* MATERIALS PROVIDED *
══════════

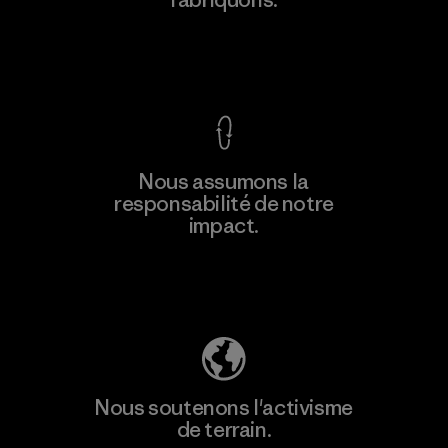
Voir la Garantie Ironclad
Nous assumons la
responsabilité de notre
impact.
Découvrez notre empreinte carbone
Nous soutenons l'activisme
de terrain.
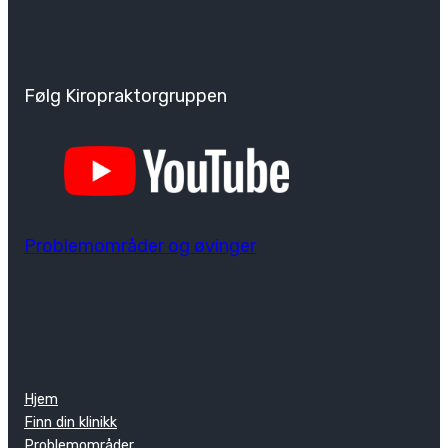
Følg Kiropraktorgruppen
Problemområder og øvinger
Hjem
Finn din klinikk
Problemområder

══════════

* ACTIVITY *
Retype the material in full, exactly as written, and exclude the pictures.

* SOLVED EXERCISE *
Voir la Garantie Ironclad
Nous assumons la
responsabilité de notre
impact.
Découvrez notre empreinte carbone
Nous soutenons l'activisme
de terrain.
Følg Kiropraktorgruppen
Problemområder og øvinger
Hjem
Finn din klinikk
Problemområder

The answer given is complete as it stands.